Lent 3                  TRUST WITHIN THE TEST             2/27/05

Do you know someone who seems to be eternally-unhappy…someone who has developed complaining to an art-form…someone who can grumble and murmur about anything and everything at anytime?  (Be careful, lest someone right now be thinking of you!)  The fact is, there are people just like this in the world.  Apparently, even being in the family of God does not seem to eliminate this deep-seated dissatisfaction.  Our Old Testament text provides testimony to this fact.  Our lesson today is already the fourth time in these early chapters of Exodus that we read of God’s people grumbling.

     God has sent Israel on a camping trip, sort of like Outward Bound, except the campers on this epic trip would learn to trust not in themselves, but in the One who sent them on their way.  Our lesson begins:  “The whole Israelite community set out…traveling from place to place as the Lord commanded.” As part of their training, the people were being taught to trust in God, as a paradigm for their future life and future generations. 

     The wilderness stories, in the 15th–18th chapters of Exodus, record Israel’s journey, traveling somewhere between promise and fulfillment.  Today’s lesson indicates the pattern in these stories:  the people are unhappy, they complain, they blame their leadership, Moses prays for the people, and God provides.  Dear Moses, who never wanted this leadership position in the first place, frantically---yet, faithfully---calls out to God:  “What am I to do with these people?”  Moses knew that the coalition of complainers was coming together with a plot to stone their leader to death. 

     The issue in the wilderness is the same as in the byways and highways where we spend our days:  the people continued to confuse God with Santa Claus!  It seems an innate human belief that if our deity doesn’t produce on demand…giving us what we want when and how we want it…we look for a new “god.”  If this self-centeredness had become extinct with these campers in the wilderness, we would not be reading/talking about it today.  The fact is, professing believers

in God continue to complain when God doesn’t perform as expected!  People quit praying, people leave the Church, people bad-mouth God and His leadership when God does not immediately grant our every desire as expressed in our paltry prayers!  In our consumer mentality, perhaps never greater than in our current day, if the God of Scripture does not allow us to be “lord” over Him, we are tempted to find---or create---a “god” who will. 

     When the people complained, Moses told them that this was a sign of their lack of faith in the power and promise of God to take care of them, asking them:  “Why do you test the Lord?”  They just complained all the more because not only was God not giving them what they wanted, now God’s appointed leadership on this trip was less than complimentary…not much of a host or travel guide…not very accommodating.  It is, then, with a sort of selective amnesia, that the people mistakenly imagine how wonderful life had been before they trusted in God.  They actually accuse God of bringing them into the wilderness to execute them, when previously the Egyptian Pharaoh had been so generous in his provisions!  Hah!  The good old days weren’t “good,” just “old”!

     God is, indeed, trustworthy.  The question is, “Will you trust Him?”  When life doesn’t go “our way,” might it be that God has a better way?  When we don’t get what we want, might it be we want the wrong things?  When we don’t get specifically what we pray for, might it be that our wishes are countered by God’s wisdom?
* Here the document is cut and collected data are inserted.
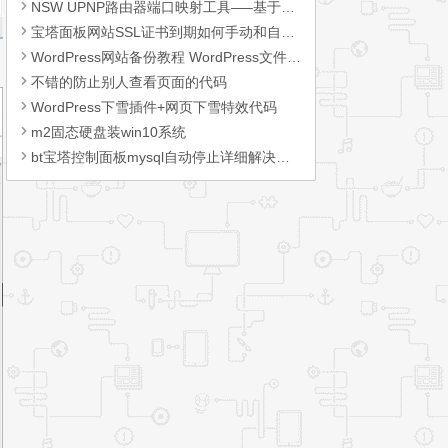
NSW UPNP路由器端口映射工具—–基于UPNP功能
宝塔面板网站SSL证书到期如何手动和自动续签Let’s Encrypt
WordPress网站备份教程 WordPress文件和数据库备份
不错的防止别人查看页面的代码
WordPress下雪插件+网页下雪特效代码
m2固态硬盘装win10系统
bt宝塔控制面板mysql自动停止详细解决办法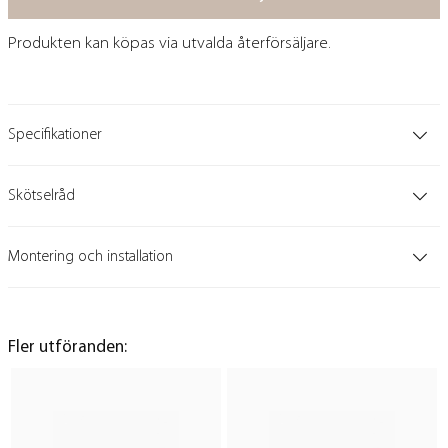
Produkten kan köpas via utvalda återförsäljare.
Specifikationer
Skötselråd
Montering och installation
Fler utföranden: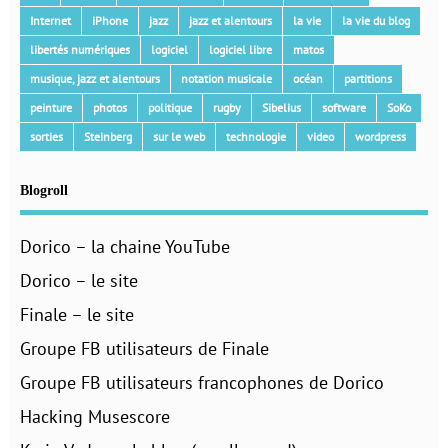
Internet
iPhone
jazz
jazz et alentours
la vie
la vie du blog
libertés numériques
logiciel
logiciel libre
matos
musique, jazz et alentours
notation musicale
océan
partitions
peinture
photos
politique
rugby
Sibelius
software
SoKo
sorties
Steinberg
sur le web
technologie
video
wordpress
Blogroll
Dorico – la chaine YouTube
Dorico – le site
Finale – le site
Groupe FB utilisateurs de Finale
Groupe FB utilisateurs francophones de Dorico
Hacking Musescore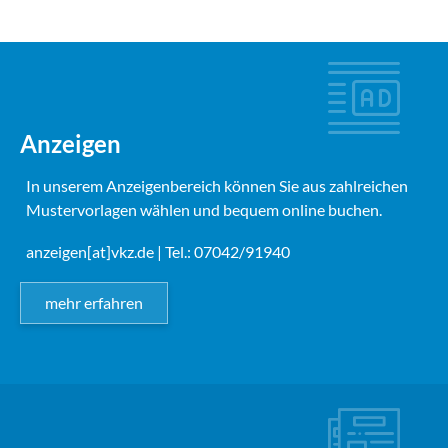
Anzeigen
In unserem Anzeigenbereich können Sie aus zahlreichen
Mustervorlagen wählen und bequem online buchen.
anzeigen[at]vkz.de
| Tel.: 07042/91940
mehr erfahren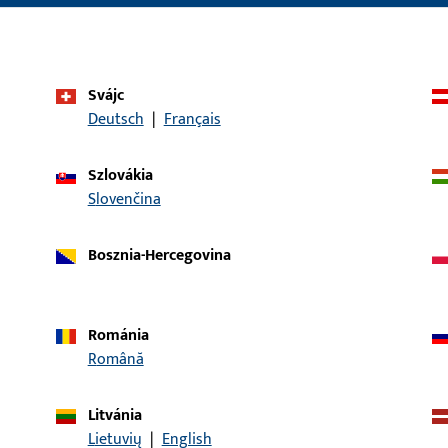
alkalmazási rendszer
SECURY
terméktípus
Kilincsdió
Svájc
felület leírása
Fényes
Deutsch
|
Français
bruttó súly
0,031 KG
Szlovákia
csomagolási egység
1 DB
Slovenčina
minimális rendelési mennyiség
1 DB
Bosznia-Hercegovina
k
Letöltések
Románia
Română
Litvánia
Lietuvių
|
English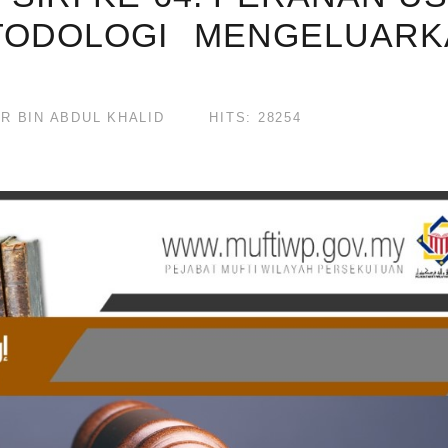
TODOLOGI MENGELUARK
R BIN ABDUL KHALID
HITS: 28254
When we argue with God, might we have chosen the wrong position.  Life is hard, but God is good!  I received testimony to this truth earlier this week, standing at the open casket containing the lifeless body of a 9-year old girl who had lived her entire life with cerebral-palsy.  Her paternal grandmother came to me, held my hand, thanked me for my funeral message, and said:  “Perhaps my granddaughter’s mission in life was to help us all develop a stronger faith in God.” 

No complaining, no grumbling, no arguing with God…only trust. Amen.